Unsuspecting, I worked for MGTEN for a short period of time. This job offered me the flexibility I needed to pursue my true passion, which is coaching high school football.
In the spring of 2016, I was approached by the authorities and informed that this was, indeed, a fraudulent operation. Stunned by this revelation, I immediately cooperated with the authorities and offered to give back every cent of my compensation.
I deeply regret getting involved with Mr. Grow’s business. My biggest mistake was not asking more questions in regards to his business practices. I have learned a valuable lesson in the importance of prudent decision making. Going forward, I will be sure to share this experience with the young men I coach so that they might avoid the pitfalls of a mistake this costly.
I accept full responsibility for my role in this operation. The punishment of a brief incarceration pales in comparison to the embarrassment this has caused me, my family, my friends, my team, and the Gator Nation.
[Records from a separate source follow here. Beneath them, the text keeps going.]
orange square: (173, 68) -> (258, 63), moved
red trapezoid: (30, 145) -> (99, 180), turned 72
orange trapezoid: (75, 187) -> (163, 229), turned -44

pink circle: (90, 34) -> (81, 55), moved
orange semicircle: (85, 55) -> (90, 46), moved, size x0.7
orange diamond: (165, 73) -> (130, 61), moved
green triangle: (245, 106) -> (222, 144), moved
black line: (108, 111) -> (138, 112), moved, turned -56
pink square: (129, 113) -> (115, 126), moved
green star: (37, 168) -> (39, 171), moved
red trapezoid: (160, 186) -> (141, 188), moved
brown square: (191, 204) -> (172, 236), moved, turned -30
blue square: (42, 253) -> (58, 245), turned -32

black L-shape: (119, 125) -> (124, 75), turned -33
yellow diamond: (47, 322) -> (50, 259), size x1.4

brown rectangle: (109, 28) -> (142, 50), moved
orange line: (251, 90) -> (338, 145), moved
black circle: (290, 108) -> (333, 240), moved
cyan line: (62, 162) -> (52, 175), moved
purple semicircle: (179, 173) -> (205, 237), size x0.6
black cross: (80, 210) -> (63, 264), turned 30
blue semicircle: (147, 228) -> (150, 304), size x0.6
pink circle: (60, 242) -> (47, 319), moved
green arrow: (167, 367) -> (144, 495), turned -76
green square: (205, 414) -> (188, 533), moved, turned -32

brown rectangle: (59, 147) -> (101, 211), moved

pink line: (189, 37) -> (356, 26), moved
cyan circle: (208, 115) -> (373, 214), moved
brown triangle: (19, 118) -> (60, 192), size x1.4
For letting down all those who have supported me over the years, I offer my sincerest apologies.”
The MGTEN firm was first incorporated by Grow in March of 2007, according to FloridaReg.com. Grow is listed as the only officer of the company.
Matthews played his junior and senior seasons at Pascagoula High School, helping lead the Panthers to the 1987 Class 5A state championship. He signed with Florida and was a First-Team All-SEC selection three times from 1990-92. In 1991, he finished fifth in Heisman Trophy voting.
During an NFL career that lasted from 1993-2006, Matthews played for the Chicago Bears, Carolina Panthers, Cincinnati Bengals and Buffalo Bills. He threw for 4,756 yards, 31 touchdowns and 24 interceptions over 31 games during his NFL career.